Let's create a new class OrderController in src/main/java/com/example/orderservice:

package com.example.orderservice;

import com.example.orderservice.clients.Product;
import org.springframework.beans.factory.annotation.Autowired;
import org.springframework.web.bind.annotation.GetMapping;
import org.springframework.web.bind.annotation.PathVariable;
import org.springframework.web.bind.annotation.RestController;

@RestController
public class OrderController {

    @Autowired
    private OrderService orderService;

    @GetMapping("/orders/{id}/product")
    public Product getProductById(@PathVariable Long id) {
        return orderService.getProductById(id);
    }
}

Configure Client-Side Load Balancing

To enable client-side load balancing, we need to configure Spring Cloud LoadBalancer.
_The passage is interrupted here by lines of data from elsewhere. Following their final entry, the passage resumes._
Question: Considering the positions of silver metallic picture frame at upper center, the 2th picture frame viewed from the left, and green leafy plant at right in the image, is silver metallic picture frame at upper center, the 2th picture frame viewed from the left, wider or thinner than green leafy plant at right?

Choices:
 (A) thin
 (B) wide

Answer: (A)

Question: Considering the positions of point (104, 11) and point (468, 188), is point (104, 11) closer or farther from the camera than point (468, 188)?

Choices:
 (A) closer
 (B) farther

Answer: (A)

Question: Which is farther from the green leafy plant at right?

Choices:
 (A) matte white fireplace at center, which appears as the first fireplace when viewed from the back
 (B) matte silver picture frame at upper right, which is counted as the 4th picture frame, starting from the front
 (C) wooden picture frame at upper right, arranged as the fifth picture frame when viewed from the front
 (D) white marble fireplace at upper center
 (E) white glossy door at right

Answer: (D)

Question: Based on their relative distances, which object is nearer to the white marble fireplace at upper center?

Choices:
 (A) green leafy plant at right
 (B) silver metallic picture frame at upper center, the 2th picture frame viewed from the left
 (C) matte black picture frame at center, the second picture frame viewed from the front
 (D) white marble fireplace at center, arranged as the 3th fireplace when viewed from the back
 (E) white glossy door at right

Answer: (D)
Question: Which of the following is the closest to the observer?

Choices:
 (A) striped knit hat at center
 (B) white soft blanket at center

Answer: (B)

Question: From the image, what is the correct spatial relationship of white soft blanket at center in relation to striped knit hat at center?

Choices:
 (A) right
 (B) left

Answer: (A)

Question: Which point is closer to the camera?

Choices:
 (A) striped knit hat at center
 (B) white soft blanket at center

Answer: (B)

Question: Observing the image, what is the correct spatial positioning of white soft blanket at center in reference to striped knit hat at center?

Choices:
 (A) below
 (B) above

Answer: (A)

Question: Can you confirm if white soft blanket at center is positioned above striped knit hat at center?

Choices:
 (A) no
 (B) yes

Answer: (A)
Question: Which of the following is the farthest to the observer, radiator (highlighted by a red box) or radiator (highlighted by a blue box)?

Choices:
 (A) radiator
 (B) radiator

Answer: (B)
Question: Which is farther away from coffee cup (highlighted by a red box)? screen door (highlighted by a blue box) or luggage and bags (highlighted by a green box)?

Add Load Balancer Configuration:

Add the spring-cloud-starter-loadbalancer dependency to OrderService's pom.xml:

<dependency>
    <groupId>org.springframework.cloud</groupId>
    <artifactId>spring-cloud-starter-loadbalancer</artifactId>
</dependency>

Ensure that OrderService is aware of multiple instances of ProductService. For simplicity, we can define multiple instances in the application.yml file of OrderService:

spring:
  cloud:
    loadbalancer:
      instances:
        product-service:
          - uri: http://localhost:8081
          - uri: http://localhost:8082

Run the Applications

  1. Run Multiple Instances of ProductService:

    • Ensure ProductService runs on different ports (e.g., 8081 and 8082).
    • You can achieve this by copying the ProductService project and running the instances on different ports or configuring the application to run on different ports.
  2. Run OrderService:

    • Ensure OrderService runs on a different port (default port 8080).
    • Verify it is running by accessing http://localhost:8080/orders/1/product in your browser. It should return the product details fetched from ProductService.

Conclusion

Spring Cloud LoadBalancer simplifies client-side load balancing in a microservices architecture. By leveraging declarative REST client definitions with Spring Cloud OpenFeign and configuring Spring Cloud LoadBalancer, you can easily distribute traffic among multiple service instances.

By following the steps in this blog post, you’ve set up two simple e-commerce microservices and demonstrated how to use Spring Cloud OpenFeign with Spring Cloud LoadBalancer for client-side load balancing. Embrace the power of Spring Cloud LoadBalancer and simplify your microservices architecture today!